**Your assignment**. Exactly the lines below from the line with "Wali Kota Lubuk" through the line with "strona ta korzysta" must make up the answer, both ends included and pictures left out.

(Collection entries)
►

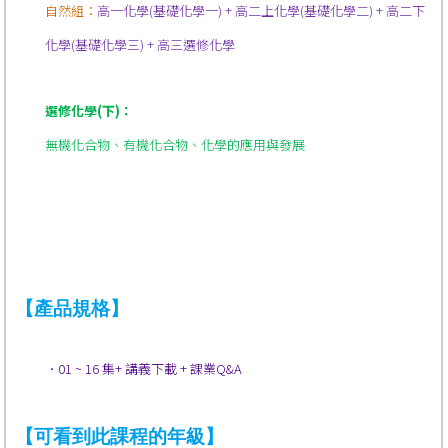
自然組：
高一化學(基礎化學一) + 高二上化學(基礎化學二) + 高二下
化學(基礎化學三) + 高三選修化學
選修化學(下)：
無機化合物、有機化合物、化學的應用與發展
【產品規格】
．01 ~ 16 集+ 講義下載 + 課業Q&A
【可看到此課程的年級】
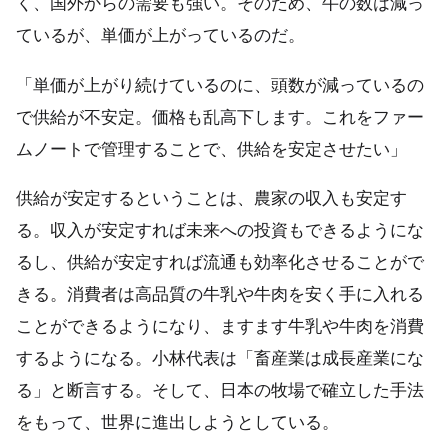
く、国外からの需要も強い。そのため、牛の数は減っ
ているが、単価が上がっているのだ。
「単価が上がり続けているのに、頭数が減っているの
で供給が不安定。価格も乱高下します。これをファー
ムノートで管理することで、供給を安定させたい」
供給が安定するということは、農家の収入も安定す
る。収入が安定すれば未来への投資もできるようにな
るし、供給が安定すれば流通も効率化させることがで
きる。消費者は高品質の牛乳や牛肉を安く手に入れる
ことができるようになり、ますます牛乳や牛肉を消費
するようになる。小林代表は「畜産業は成長産業にな
る」と断言する。そして、日本の牧場で確立した手法
をもって、世界に進出しようとしている。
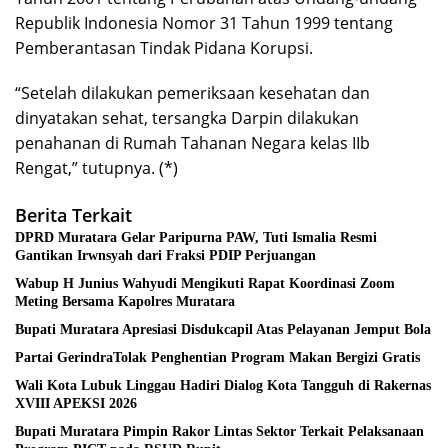
Republik Indonesia Nomor 31 Tahun 1999 tentang
Pemberantasan Tindak Pidana Korupsi.
“Setelah dilakukan pemeriksaan kesehatan dan
dinyatakan sehat, tersangka Darpin dilakukan
penahanan di Rumah Tahanan Negara kelas IIb
Rengat,” tutupnya. (*)
Berita Terkait
DPRD Muratara Gelar Paripurna PAW, Tuti Ismalia Resmi
Gantikan Irwnsyah dari Fraksi PDIP Perjuangan
Wabup H Junius Wahyudi Mengikuti Rapat Koordinasi Zoom
Meting Bersama Kapolres Muratara
Bupati Muratara Apresiasi Disdukcapil Atas Pelayanan Jemput Bola
Partai GerindraTolak Penghentian Program Makan Bergizi Gratis
Wali Kota Lubuk Linggau Hadiri Dialog Kota Tangguh di Rakernas
XVIII APEKSI 2026
Bupati Muratara Pimpin Rakor Lintas Sektor Terkait Pelaksanaan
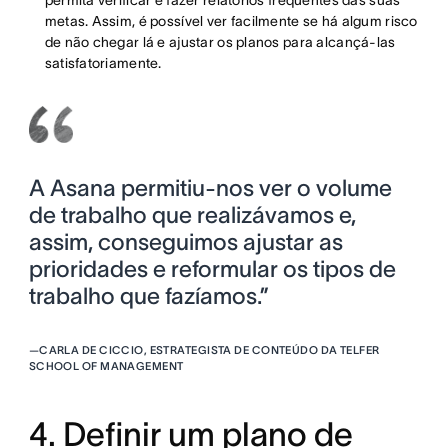
metas. Assim, é possível ver facilmente se há algum risco
de não chegar lá e ajustar os planos para alcançá-las
satisfatoriamente.
A Asana permitiu-nos ver o volume
de trabalho que realizávamos e,
assim, conseguimos ajustar as
prioridades e reformular os tipos de
trabalho que fazíamos.”
—
CARLA DE CICCIO, ESTRATEGISTA DE CONTEÚDO DA TELFER
SCHOOL OF MANAGEMENT
4. Definir um plano de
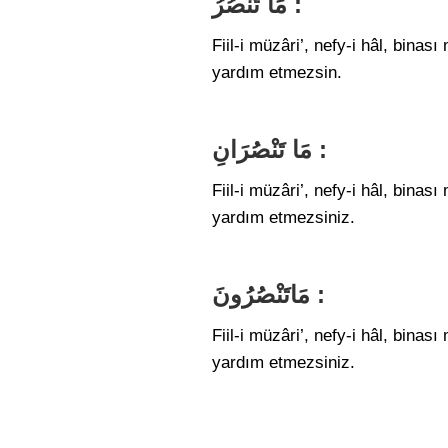
مَا تَنْصُرُ :
Fiil-i müzâri’, nefy-i hâl, bin
yardım etmezsin.
مَا تَنْصُرَانِ :
Fiil-i müzâri’, nefy-i hâl, bina
yardım etmezsiniz.
مَاتَنْصُرُونَ :
Fiil-i müzâri’, nefy-i hâl, bina
yardım etmezsiniz.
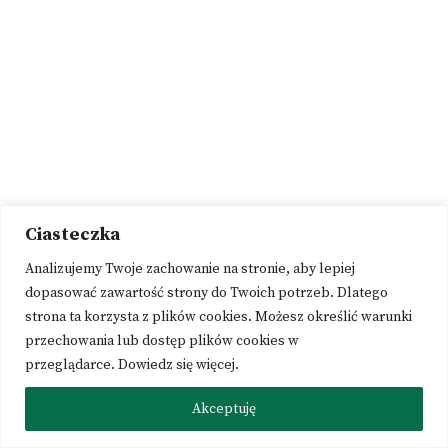
Ciasteczka
Analizujemy Twoje zachowanie na stronie, aby lepiej
dopasować zawartość strony do Twoich potrzeb. Dlatego
strona ta korzysta z plików cookies. Możesz określić warunki
przechowania lub dostęp plików cookies w
przeglądarce.
Dowiedz się więcej
.
Akceptuję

◄

**Result for this exercise**.
Wali Kota Lubuk Linggau Hadiri Dialog Kota Tangguh di Rakernas
XVIII APEKSI 2026
Bupati Muratara Pimpin Rakor Lintas Sektor Terkait Pelaksanaan
metas. Assim, é possível ver facilmente se há algum risco
de não chegar lá e ajustar os planos para alcançá-las
satisfatoriamente.
A Asana permitiu-nos ver o volume
de trabalho que realizávamos e,
assim, conseguimos ajustar as
prioridades e reformular os tipos de
trabalho que fazíamos.”
—
CARLA DE CICCIO, ESTRATEGISTA DE CONTEÚDO DA TELFER
SCHOOL OF MANAGEMENT
4. Definir um plano de
مَا تَنْصُرُ :
Fiil-i müzâri’, nefy-i hâl, bin
yardım etmezsin.
مَا تَنْصُرَانِ :
Fiil-i müzâri’, nefy-i hâl, bina
yardım etmezsiniz.
مَاتَنْصُرُونَ :
Fiil-i müzâri’, nefy-i hâl, bina
yardım etmezsiniz.
Ciasteczka
Analizujemy Twoje zachowanie na stronie, aby lepiej
dopasować zawartość strony do Twoich potrzeb. Dlatego
strona ta korzysta z plików cookies. Możesz określić warunki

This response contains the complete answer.